Кто-то сзади обхватил ее плечи, попытался прижать руки к телу, но ярость добавила ловкости и силы. Извернувшись ужом, Ксюша вырвалась к, не глядя, ударила по голове нападавшего. И, только крепко ударив, отпрянула.
— Господи… Борис Лукич?..
— Я… — из рассеченной губы хозяина бежала струйка крови.
— Нате платок, утритесь. — Схватилась за голову. Где там! Платок был потерян давно, и Ксюшу пронзила бабья стыдливость: «Неужто простоволосая?.. Да как же это?..»
Нечем прикрыть обнаженную голову.
— Стыд-то какой.
Заметалась, ища платок на земле. Нет ничего. У Бориса Лукича кровь течет с губ. Это она ударила его по лицу. Ой, стыдоба!
Шум боя доносился уже из-за церковной ограды и уходил в переулок.
— Успокойся, Ксюша, — сказал Борис Лукич. — Успокойся. Отбили твоих друзей. Смотри.
— Отбили? И впрямь! — обрадовалась она и тут заметила порванный ворот и полыхавший, как знамя, рукав алой кофты.
— Мамоньки… Ой! — рук только две, а надо и голое плечо прикрыть, и голую голову, и хозяину кровь утереть.
— Идем-ка скорее домой, — распорядился Борис Лукич.
Идя через площадь, Ксюша вдруг ойкнула страшно и прижала кулак к губам. Кто-то толкнул ее изнутри прямо в сердце… Еще…
— Што это? Боже!
Сколько было нужно узнать у хозяина: как попал в Камышовку Сысой? Где он сейчас? Почему Грюн опять обвинила Иннокентия? Она говорила неправду А почему Борис Лукич не вступился за Иннокентия?
Слова рвались с языка, но под сердцем снова кто-то толкнулся.
5.
Вавилу и Егора увели в степь и спрятали за озером в шалаше. Хлеба им принесли, картошки, тряпиц и гущи квасной, чтоб приложить к побитым местам.
Степное раздолье. Хлеба стеной поднимаются у самого шалаша. За ними заросли мальв, будто заря на земле задержалась. Дальше — синее озеро и далеко-далеко за горизонтом сизые горы, где прииск, где Лушка.
Болела спина. В голове непрерывный гуд.
Егор стонал и время от времени сплевывал кровь.

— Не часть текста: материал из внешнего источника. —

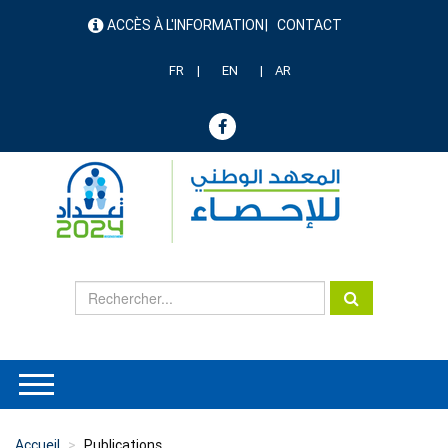
Aller
ACCÈS À L'INFORMATION
CONTACT
au
menu
contenu
header
principal
FR
EN
AR
Accueil
Publications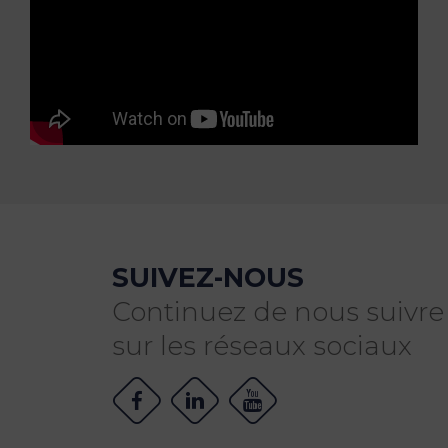
SUIVEZ-NOUS
Continuez de nous suivre
sur les réseaux sociaux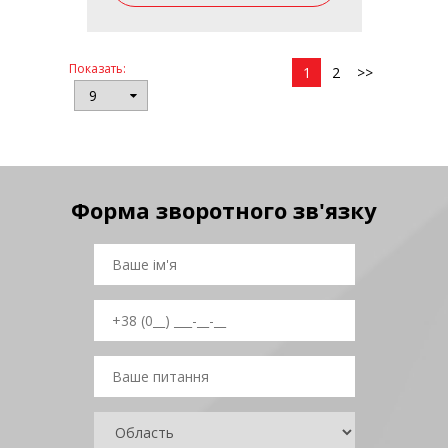
Показать:
1
2
>>
Форма зворотного зв'язку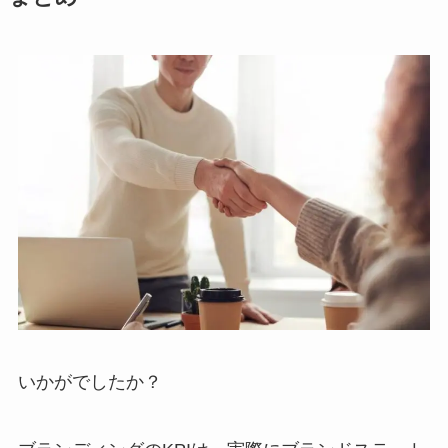
いかがでしたか？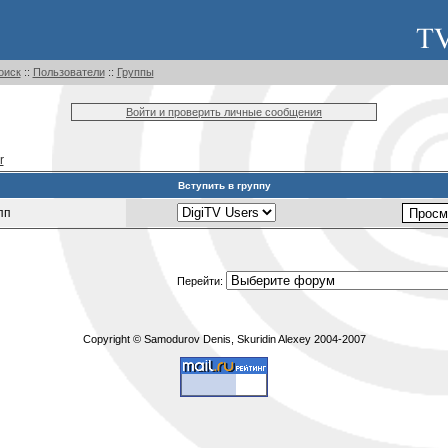
оиск
::
Пользователи
::
Группы
Войти и проверить личные сообщения
r
Вступить в группу
пп
Перейти:
Copyright © Samodurov Denis, Skuridin Alexey 2004-2007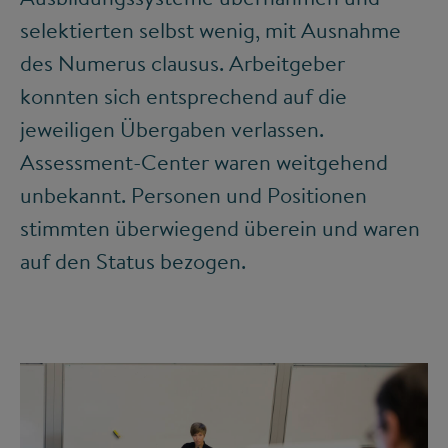
selektierten selbst wenig, mit Ausnahme
des Numerus clausus. Arbeitgeber
konnten sich entsprechend auf die
jeweiligen Übergaben verlassen.
Assessment-Center waren weitgehend
unbekannt. Personen und Positionen
stimmten überwiegend überein und waren
auf den Status bezogen.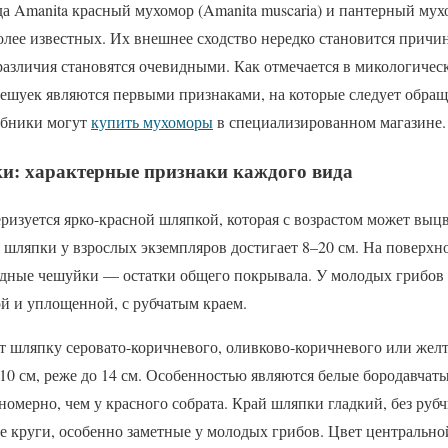
а Amanita красный мухомор (Amanita muscaria) и пантерный мухо
олее известных. Их внешнее сходство нередко становится причи
азличия становятся очевидными. Как отмечается в микологическ
ешуек являются первыми признаками, на которые следует обращ
ибники могут
купить мухоморы
в специализированном магазине.
и: характерные признаки каждого вида
изуется ярко-красной шляпкой, которая с возрастом может выцв
 шляпки у взрослых экземпляров достигает 8–20 см. На поверхн
дные чешуйки — остатки общего покрывала. У молодых грибов
й и уплощенной, с рубчатым краем.
 шляпку серовато-коричневого, оливково-коричневого или желт
10 см, реже до 14 см. Особенностью являются белые бородавчат
омерно, чем у красного собрата. Край шляпки гладкий, без руб
е круги, особенно заметные у молодых грибов. Цвет центральн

— И што они метят все в морду. Управитель господина Ваницкого — в морду. Жандарма проклятая — в морду. И эти туда же. Хватит с меня слободы, подамся домой, — и растерялся — Куда же домой-то? На прииск только нос покажи, сцапают за милую душу и снова морду расквасят. Вавила, как быть-то теперь? Можа, мы с тобой двое. Последние большевики на земле? А? И то скажи, спаслись чудом.
6.
— А ну, товарищи, выгружайся быстрей из вагонов, — командовал Ельцов. — Выгружайся, говорю. По четыре в колонну… Построились? Старшие сделайте перекличку своим и разделите их до осени по своим волостям. А ну, братва, споем напоследок все вместе.
Пели с присвистом, залихватски. Шестьсот курсантов прощались до осени.
7.
Измучился человек. Кажется, только б до подушки — любой, самой жесткой, только б минуту покоя. И сразу провалиться в ничто, где нет ни видений, ни звуков. Но в голову западает проклятая мысль, может бьЛгь, тоже уставшая. Она шевельнется один раз, другой, зацепится за соседние мысли, и они потекут, закрутятся, и нет силы их унять. Мысли бегут и бегут, иссушая мозг, и с ними уходят последние силы.
Ночь пришла. Клавдия Петровна несколько раз выходила на крыльцо, окликала Ксюшу — ответить не было сил. Забилась за банешку, обхватила руками согнутые колени и, закрывши глаза, ждала: может, только почудилось. С полудня спокойно.
«Ой, снова толкает. Под самое сердце. Неужто он? Ксюша схватилась обеими руками за живот, и поняла: бьется ребенок!
Сысоев!
Посидела без дум. Потом начала приходить в себя. Дашутке соседской семнадцатый годок шел, когда у нее живот расти начал…
Маленькая была Дашутка и добрей, пожалуй, всех на селе. То подраненного вороненка домой принесет и, несмотря на трепку мачехи, кормит, лечит его; то узнает: где-то бросили в огород котенка — и тоже принесет в избу. Все любили ее, а забрюхатила и как подменили село.
— Го-го, — гоготали парни, проходя мимо Дашуткиной избы.